▸ Exercise instructions
Among the entries below, which lines include the string "pour"? Show each one.

▸ Material supplied

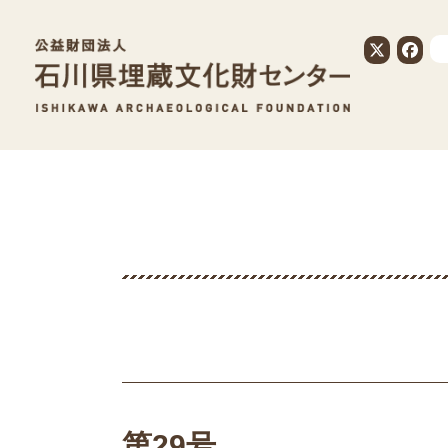
公益財団法人
第29号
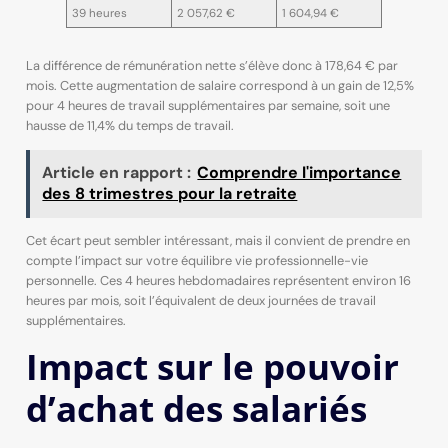
39 heures
2 057,62 €
1 604,94 €
La différence de rémunération nette s’élève donc à 178,64 € par
mois. Cette augmentation de salaire correspond à un gain de 12,5%
pour 4 heures de travail supplémentaires par semaine, soit une
hausse de 11,4% du temps de travail.
Article en rapport :
Comprendre l'importance
des 8 trimestres pour la retraite
Cet écart peut sembler intéressant, mais il convient de prendre en
compte l’impact sur votre équilibre vie professionnelle-vie
personnelle. Ces 4 heures hebdomadaires représentent environ 16
heures par mois, soit l’équivalent de deux journées de travail
supplémentaires.
Impact sur le pouvoir
d’achat des salariés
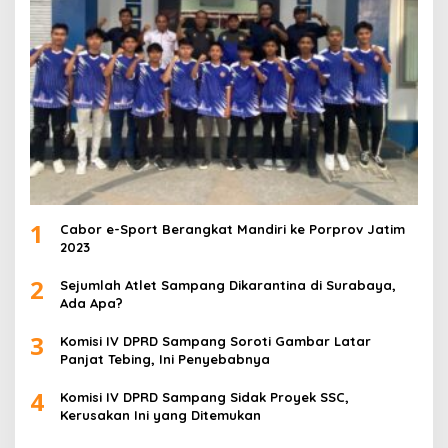
1
Cabor e-Sport Berangkat Mandiri ke Porprov Jatim
2023
2
Sejumlah Atlet Sampang Dikarantina di Surabaya,
Ada Apa?
3
Komisi IV DPRD Sampang Soroti Gambar Latar
Panjat Tebing, Ini Penyebabnya
4
Komisi IV DPRD Sampang Sidak Proyek SSC,
Kerusakan Ini yang Ditemukan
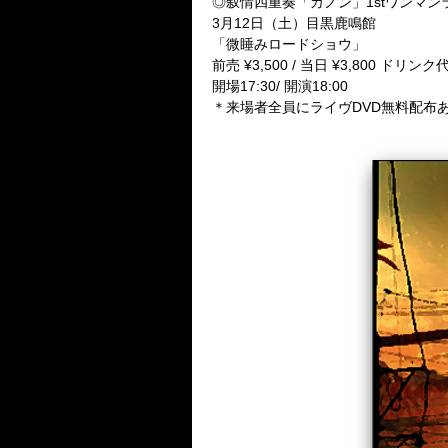
◎叙情四重奏「カノン」1stワンマン
3月12日（土）目黒鹿鳴館
「微睡みロードショウ」
前売 ¥3,500 / 当日 ¥3,800 ドリンク
開場17:30/ 開演18:00
＊来場者全員にライヴDVD無料配布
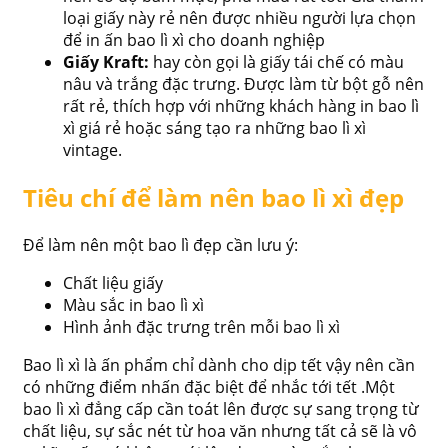
loại giấy này rẻ nên được nhiều người lựa chọn
để in ấn bao lì xì cho doanh nghiệp
Giấy Kraft:
hay còn gọi là giấy tái chế có màu
nâu và trắng đặc trưng. Được làm từ bột gỗ nên
rất rẻ, thích hợp với những khách hàng in bao lì
xì giá rẻ hoặc sáng tạo ra những bao lì xì
vintage.
Tiêu chí để làm nên bao lì xì đẹp
Để làm nên một bao lì đẹp cần lưu ý:
Chất liệu giấy
Màu sắc in bao lì xì
Hình ảnh đặc trưng trên mỗi bao lì xì
Bao lì xì là ấn phẩm chỉ dành cho dịp tết vậy nên cần
có những điểm nhấn đặc biệt để nhắc tới tết .Một
bao lì xì đẳng cấp cần toát lên được sự sang trọng từ
chất liệu, sự sắc nét từ hoa văn nhưng tất cả sẽ là vô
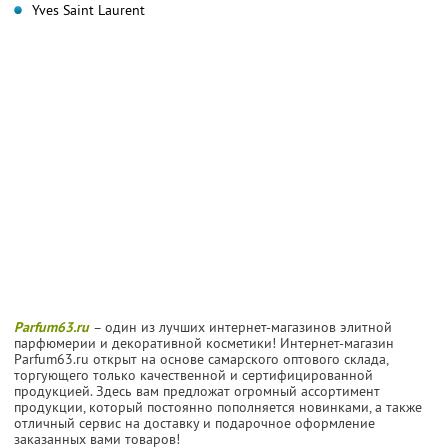
Yves Saint Laurent
Parfum63.ru
– один из лучших интернет-магазинов элитной
парфюмерии и декоративной косметики! Интернет-магазин
Parfum63.ru открыт на основе самарского оптового склада,
торгующего только качественной и сертифицированной
продукцией. Здесь вам предложат огромный ассортимент
продукции, который постоянно пополняется новинками, а также
отличный сервис на доставку и подарочное оформление
заказанных вами товаров!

▸ Task output
pour 4 heures de travail supplémentaires par semaine, soit une
des 8 trimestres pour la retraite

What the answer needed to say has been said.